→ **Brief**
Skip the pictures and copy all the data that follows exactly.

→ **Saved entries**
==*==

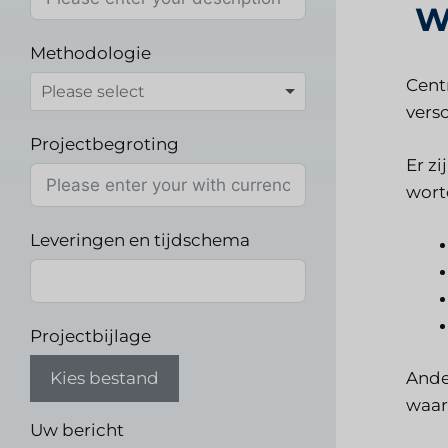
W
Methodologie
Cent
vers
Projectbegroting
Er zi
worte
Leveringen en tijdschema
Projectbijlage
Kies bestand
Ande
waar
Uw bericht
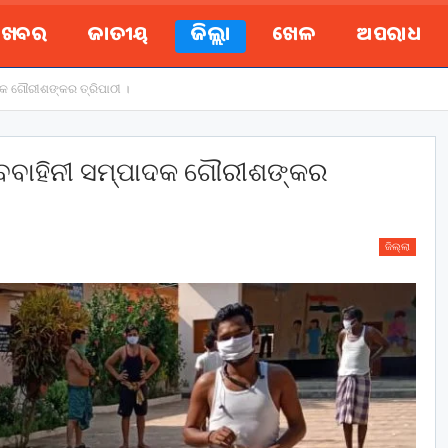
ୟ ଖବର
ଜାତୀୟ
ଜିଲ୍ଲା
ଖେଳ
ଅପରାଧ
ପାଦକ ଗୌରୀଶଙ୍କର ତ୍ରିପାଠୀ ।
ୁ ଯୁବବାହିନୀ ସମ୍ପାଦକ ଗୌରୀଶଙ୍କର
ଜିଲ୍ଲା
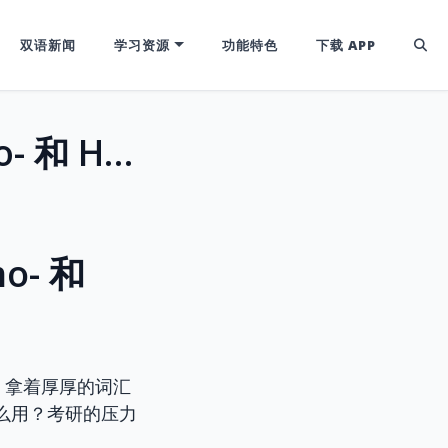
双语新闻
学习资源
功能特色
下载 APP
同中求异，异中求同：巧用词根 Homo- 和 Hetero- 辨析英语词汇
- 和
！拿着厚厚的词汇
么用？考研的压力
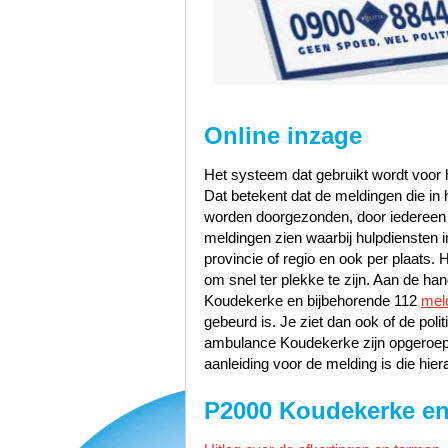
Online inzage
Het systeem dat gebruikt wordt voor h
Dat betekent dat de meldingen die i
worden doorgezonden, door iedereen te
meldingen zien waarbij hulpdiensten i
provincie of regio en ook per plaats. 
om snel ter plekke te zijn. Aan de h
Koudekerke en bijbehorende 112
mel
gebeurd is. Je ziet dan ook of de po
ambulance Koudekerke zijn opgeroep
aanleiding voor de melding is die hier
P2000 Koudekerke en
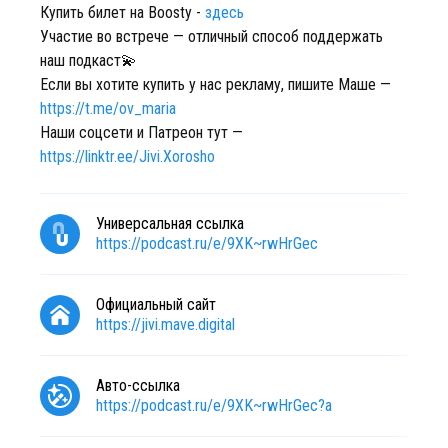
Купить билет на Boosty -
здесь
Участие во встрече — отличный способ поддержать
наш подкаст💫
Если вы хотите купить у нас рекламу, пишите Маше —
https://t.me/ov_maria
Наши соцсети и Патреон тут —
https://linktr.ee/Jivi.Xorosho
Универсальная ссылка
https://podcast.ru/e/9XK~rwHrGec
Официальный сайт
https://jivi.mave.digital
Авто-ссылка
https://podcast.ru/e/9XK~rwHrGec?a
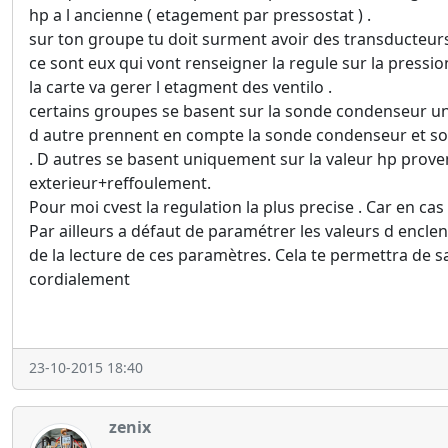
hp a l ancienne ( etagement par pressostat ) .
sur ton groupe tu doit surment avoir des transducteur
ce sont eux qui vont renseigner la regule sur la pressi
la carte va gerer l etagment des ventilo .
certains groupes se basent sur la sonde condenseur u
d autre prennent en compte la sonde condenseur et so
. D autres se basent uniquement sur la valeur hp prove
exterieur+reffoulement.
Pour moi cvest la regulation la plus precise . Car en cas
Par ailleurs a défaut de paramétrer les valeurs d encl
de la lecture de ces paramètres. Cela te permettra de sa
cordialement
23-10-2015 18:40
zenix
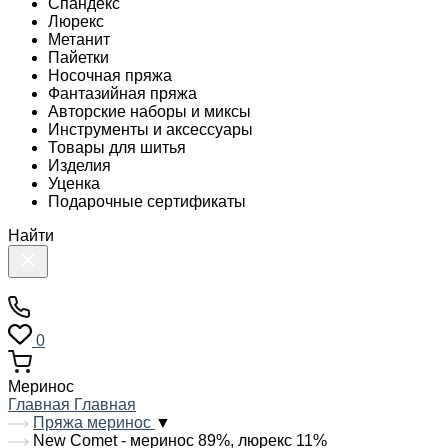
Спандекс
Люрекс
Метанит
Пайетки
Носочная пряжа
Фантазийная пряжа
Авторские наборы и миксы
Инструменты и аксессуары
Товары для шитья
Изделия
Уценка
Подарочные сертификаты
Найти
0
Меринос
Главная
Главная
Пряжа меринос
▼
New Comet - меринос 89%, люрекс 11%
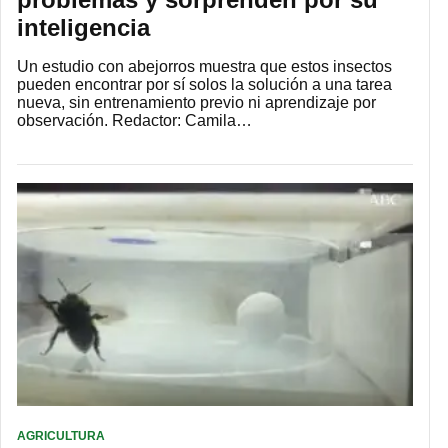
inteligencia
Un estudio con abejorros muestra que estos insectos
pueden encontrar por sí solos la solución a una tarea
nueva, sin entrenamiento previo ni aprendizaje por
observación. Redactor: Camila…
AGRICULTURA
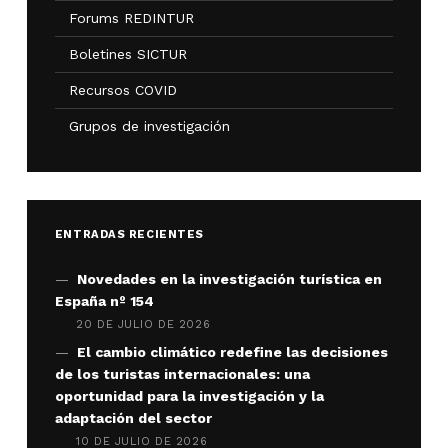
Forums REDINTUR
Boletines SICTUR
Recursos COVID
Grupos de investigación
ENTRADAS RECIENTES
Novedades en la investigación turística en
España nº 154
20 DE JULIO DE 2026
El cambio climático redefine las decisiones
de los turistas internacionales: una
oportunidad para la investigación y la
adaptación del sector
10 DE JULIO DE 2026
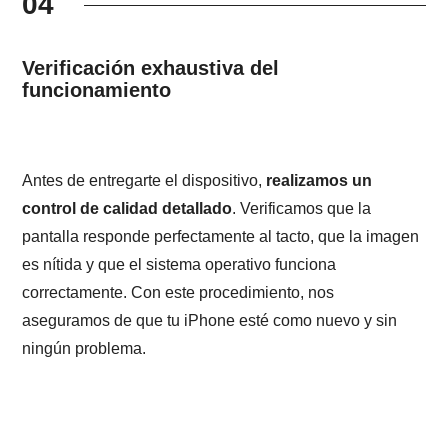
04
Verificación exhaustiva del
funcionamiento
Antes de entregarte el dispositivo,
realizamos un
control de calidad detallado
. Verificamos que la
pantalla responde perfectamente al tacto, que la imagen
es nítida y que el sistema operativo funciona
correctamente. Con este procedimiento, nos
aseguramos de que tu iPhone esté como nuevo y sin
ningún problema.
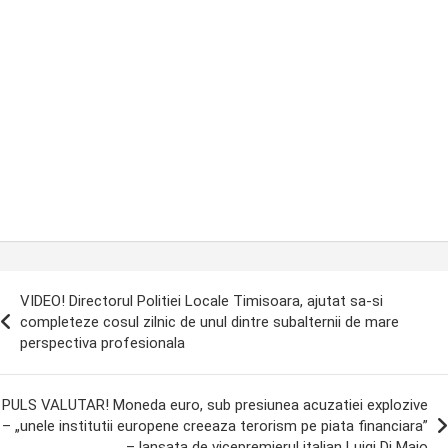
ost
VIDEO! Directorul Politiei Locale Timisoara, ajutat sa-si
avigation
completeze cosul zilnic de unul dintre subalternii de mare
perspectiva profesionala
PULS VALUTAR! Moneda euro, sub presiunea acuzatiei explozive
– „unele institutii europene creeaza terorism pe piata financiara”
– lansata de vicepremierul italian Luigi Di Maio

==*==

→ **Expected answer**
W
Methodologie
Cent
vers
Projectbegroting
Er zi
worte
Leveringen en tijdschema
Projectbijlage
Kies bestand
Ande
waar
Uw bericht
ୟ ଖବର
ଜାତୀୟ
ଜିଲ୍ଲା
ଖେଳ
ଅପରାଧ
ପାଦକ ଗୌରୀଶଙ୍କର ତ୍ରିପାଠୀ ।
ୁ ଯୁବବାହିନୀ ସମ୍ପାଦକ ଗୌରୀଶଙ୍କର
ଜିଲ୍ଲା
双语新闻
学习资源
功能特色
下载 APP
同中求异，异中求同：巧用词根 Homo- 和 Hetero- 辨析英语词汇
- 和
！拿着厚厚的词汇
么用？考研的压力
Online inzage
Het systeem dat gebruikt wordt voor h
Dat betekent dat de meldingen die i
worden doorgezonden, door iedereen te
meldingen zien waarbij hulpdiensten i
provincie of regio en ook per plaats. 
om snel ter plekke te zijn. Aan de h
Koudekerke en bijbehorende 112
mel
gebeurd is. Je ziet dan ook of de po
ambulance Koudekerke zijn opgeroep
aanleiding voor de melding is die hier
P2000 Koudekerke en
Купить билет на Boosty -
здесь
Участие во встрече — отличный способ поддержать
наш подкаст💫
Если вы хотите купить у нас рекламу, пишите Маше —
https://t.me/ov_maria
Наши соцсети и Патреон тут —
https://linktr.ee/Jivi.Xorosho
Универсальная ссылка
https://podcast.ru/e/9XK~rwHrGec
Официальный сайт
https://jivi.mave.digital
Авто-ссылка
https://podcast.ru/e/9XK~rwHrGec?a
hp a l ancienne ( etagement par pressostat ) .
sur ton groupe tu doit surment avoir des transducteur
ce sont eux qui vont renseigner la regule sur la pressi
la carte va gerer l etagment des ventilo .
certains groupes se basent sur la sonde condenseur u
d autre prennent en compte la sonde condenseur et so
. D autres se basent uniquement sur la valeur hp prove
exterieur+reffoulement.
Pour moi cvest la regulation la plus precise . Car en cas
Par ailleurs a défaut de paramétrer les valeurs d encl
de la lecture de ces paramètres. Cela te permettra de sa
cordialement
23-10-2015 18:40
zenix
Спандекс
Люрекс
Метанит
Пайетки
Носочная пряжа
Фантазийная пряжа
Авторские наборы и миксы
Инструменты и аксессуары
Товары для шитья
Изделия
Уценка
Подарочные сертификаты
Найти
0
Меринос
Главная
Главная
Пряжа меринос
▼
New Comet - меринос 89%, люрекс 11%
inteligencia
Un estudio con abejorros muestra que estos insectos
pueden encontrar por sí solos la solución a una tarea
nueva, sin entrenamiento previo ni aprendizaje por
observación. Redactor: Camila…
AGRICULTURA
Forums REDINTUR
Boletines SICTUR
Recursos COVID
Grupos de investigación
ENTRADAS RECIENTES
Novedades en la investigación turística en
España nº 154
20 DE JULIO DE 2026
El cambio climático redefine las decisiones
de los turistas internacionales: una
oportunidad para la investigación y la
adaptación del sector
10 DE JULIO DE 2026
04
Verificación exhaustiva del
funcionamiento
Antes de entregarte el dispositivo,
realizamos un
control de calidad detallado
. Verificamos que la
pantalla responde perfectamente al tacto, que la imagen
es nítida y que el sistema operativo funciona
correctamente. Con este procedimiento, nos
aseguramos de que tu iPhone esté como nuevo y sin
ningún problema.
ost
VIDEO! Directorul Politiei Locale Timisoara, ajutat sa-si
avigation
completeze cosul zilnic de unul dintre subalternii de mare
perspectiva profesionala
PULS VALUTAR! Moneda euro, sub presiunea acuzatiei explozive
– „unele institutii europene creeaza terorism pe piata financiara”
– lansata de vicepremierul italian Luigi Di Maio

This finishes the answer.